West Side Story is celebrating more than fifty years of exciting audiences with the battle between the white Jets and the Puerto Rican Sharks in New York’s Upper East Side. Most of the songs have become standards that everyone knows, such as “Tonight”, “I Feel Pretty” and the satirical immigrant anthem “America”. This latest revival directed by David Saint, based on Tony Winner Arthur Laurents’ original work, is innovative in that the Spanish-speaking characters do speak in Spanish much of the time. DeRosa loves the production, and says that you will not have any trouble understanding the scenes where this happens. “That’s part of the fun of my character, he tries to speak Spanish.”
“(Stephen) Sondheim and Laurents always hoped that the show could be a little more authentic. You need to read the book Original Story by Arthur Laurents, because it’s delicious. It’s his autobiography. It is such a good read for anyone who’s gay and anyone who loves the theater. You will devour it. It’s about being gay in the 40s and 50s, it’s about the creative process, it’s about trying to have integrity in Hollywood and all of the crazy backstage drama that happened on Broadway.” DeRosa explained that Laurents and Sondheim got the chance to tinker with the show’s book and lyrics, and that audiences will enjoy it. “It’s a very timely piece, and Arthur wanted it to be even more timeless. He wanted it to be about “Us vs. Them”. There’s always an “Us vs. Them” mentality and usually one of the main things that gets in the way is language, communication. “
“David (Saint) has given the show a real pace, he’s really infused the show with younger actors who have more passion and more energy. And there’s a playfulness, too. The “Officer Krupke” number’s just going to blow your mind, it’s so much fun. And it’s surprisingly homoerotic, which came from the text and from giving the actors the freedom to be as stupid as they wanted to be. It’s amazing how when you get a bunch of (mostly straight) boys together to fool around, inevitably, weird gayish, fratty kind of shit comes up. It’s very interesting.”
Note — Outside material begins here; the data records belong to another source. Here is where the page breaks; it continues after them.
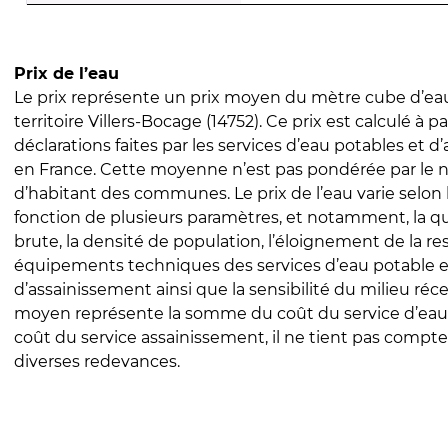
Prix de l’eau
Le prix représente un prix moyen du mètre cube d’eau
territoire Villers-Bocage (14752). Ce prix est calculé à pa
déclarations faites par les services d’eau potables et 
en France. Cette moyenne n’est pas pondérée par le
d’habitant des communes. Le prix de l’eau varie selon l
fonction de plusieurs paramètres, et notamment, la qua
brute, la densité de population, l’éloignement de la res
équipements techniques des services d’eau potable e
d’assainissement ainsi que la sensibilité du milieu réc
moyen représente la somme du coût du service d’eau
coût du service assainissement, il ne tient pas compte
diverses redevances.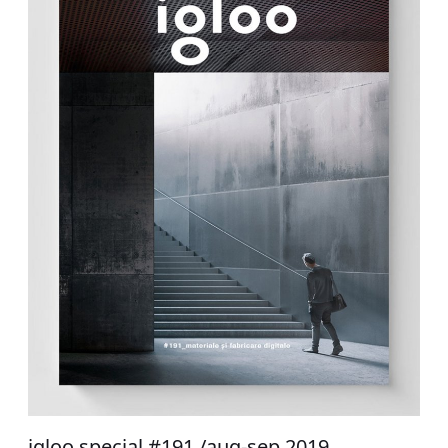
igloo special #191 /aug-sep 2019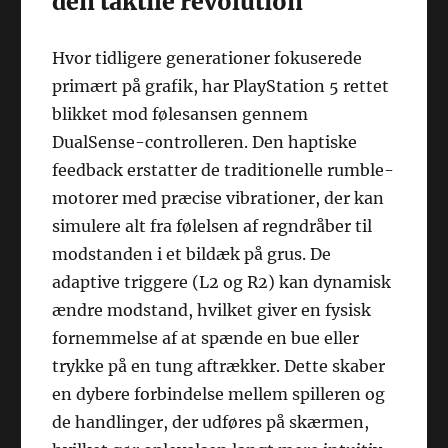
den taktile revolution
Hvor tidligere generationer fokuserede
primært på grafik, har PlayStation 5 rettet
blikket mod følesansen gennem
DualSense-controlleren. Den haptiske
feedback erstatter de traditionelle rumble-
motorer med præcise vibrationer, der kan
simulere alt fra følelsen af regndråber til
modstanden i et bildæk på grus. De
adaptive triggere (L2 og R2) kan dynamisk
ændre modstand, hvilket giver en fysisk
fornemmelse af at spænde en bue eller
trykke på en tung aftrækker. Dette skaber
en dybere forbindelse mellem spilleren og
de handlinger, der udføres på skærmen,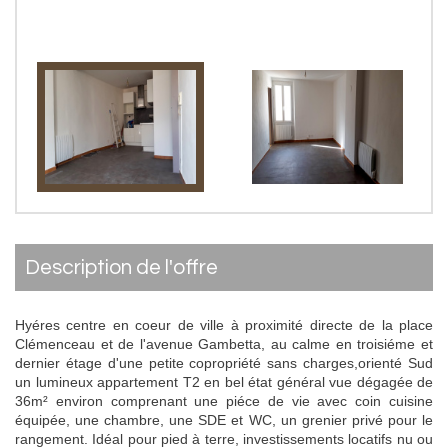
description de l'offre
Hyéres centre en coeur de ville à proximité directe de la place
Clémenceau et de l'avenue Gambetta, au calme en troisiéme et
dernier étage d'une petite copropriété sans charges,orienté Sud
un lumineux appartement T2 en bel état général vue dégagée de
36m² environ comprenant une piéce de vie avec coin cuisine
équipée, une chambre, une SDE et WC, un grenier privé pour le
rangement. Idéal pour pied à terre, investissements locatifs nu ou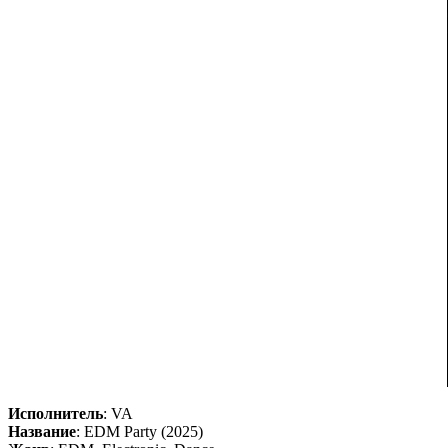
Исполнитель
: VA
Название
: EDM Party (2025)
Based on the immortal story of Shakespeare’s Romeo and Juliet, Leonard Bernstein, Sondheim and Laurents moved the action to the disaffected youth in the Big Apple, where rival gangs of immigrants and those who used to be immigrants battle each other for turf, and a boy and a girl from opposite sides have little chance of finding love. Tony and Maria give it their best shot, even as all of their friends and relatives try to tear them apart.
DeRosa made his first big Off-Broadway splash in a historic revival of Charles Ludlam’s The Mystery of Irma Vep, playing opposite Everett Quinton (Devil Boys from Beyond) in the multiple roles that Quinton had originated. DeRosa also played opposite Vanessa Williams as the Baker in the revival of Sondheim’s Into the Woods.
“It’s a great job, this job,” DeRosa exclaimed. “I got to work with the late, great Arthur Laurents who was so loving and generous and who rewrote some of my role, to try and bring a little more humor. It’s a great show and audiences love it. Plus, you get to go to work and be surrounded by gorgeous men in various states of undress. It’s a good job, I’m lucky. I’ll take it,” he said laughing.
“The bottom line is, it’s West Side Story. The score just blows your mind how beautiful it is, and the dancing... these kids are doing the original choreography and they’re all in their early twenties and strong enough and agile enough to (do it). It’s really exciting.”
Interview by Neil Cohen, resident film critic of Movie Dearest and Phoenix's Echo Magazine.